Le roi, le serpent et la princesse

Un roi avait une fille. Il disait d’elle : « Je l’aime plus que tout », et il la comblait de cadeaux, il avait même fait construire pour elle un palais d’argent.

Or, une nuit, un serpent se présenta à la fenêtre de la chambre du roi : « Qui es-tu ? lui demanda le roi. – Ne te souviens-tu pas ? lui dit le serpent. Je suis ce que tu as laissé derrière toi. – Va-t-en, lui dit le roi. – Donne-moi la moitié de ton âme et je partirai. »

Le roi terrifié ouvrit ses entrailles et tendit la moitié de son âme toute fumante, après quoi il se rendormit.

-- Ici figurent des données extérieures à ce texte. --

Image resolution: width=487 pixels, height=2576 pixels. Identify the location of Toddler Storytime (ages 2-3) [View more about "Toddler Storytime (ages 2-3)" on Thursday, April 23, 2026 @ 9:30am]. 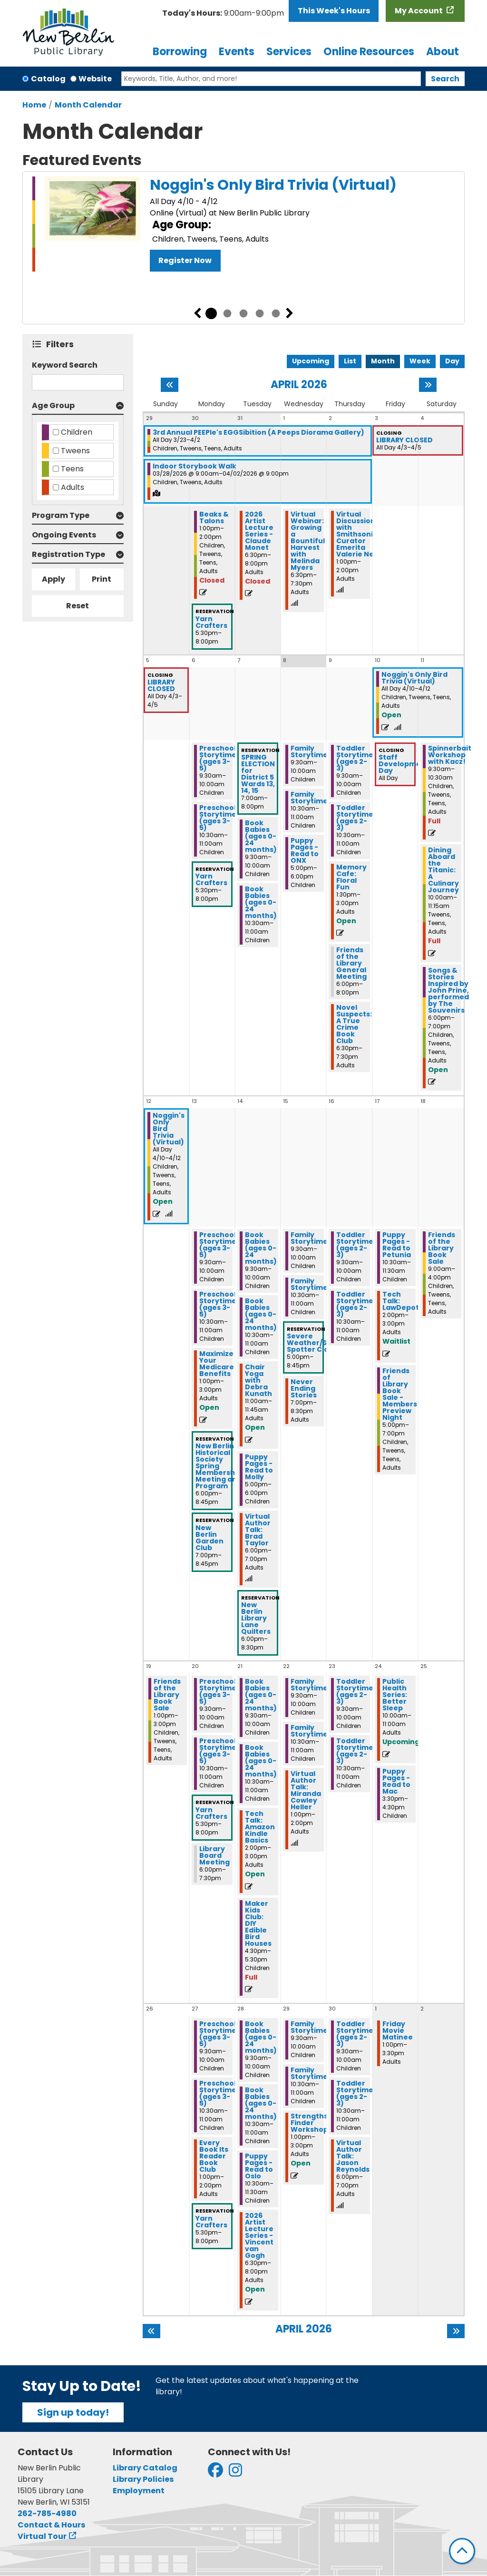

Le lendemain matin, il roua sa fille de coups et la mit à la porte. Elle devint mendiante, vagabonde, misérable et une semaine s’écoula.

Au bout de ces sept jours, le roi la fit revenir et la couvrit de cadeaux et de douces paroles, et il lui offrit même un palais d’or.

Sept jours s’écoulèrent ainsi puis il la roua de nouveau de coups et la mit à la porte. La princesse erra dans les ruelles, pieds nus et la bouche assoiffée et sept jours s’écoulèrent.

Au bout de ces sept jours, le roi la fit venir encore une fois, même chose, et il lui offrit un palais en diamant.

La princesse pleura seule à la fenêtre de son palais de diamant : « Que faire ? se lamentait-elle. Dans sept jours, mon père me mettra à la porte et je devrai mendier mon pain dans les rues. »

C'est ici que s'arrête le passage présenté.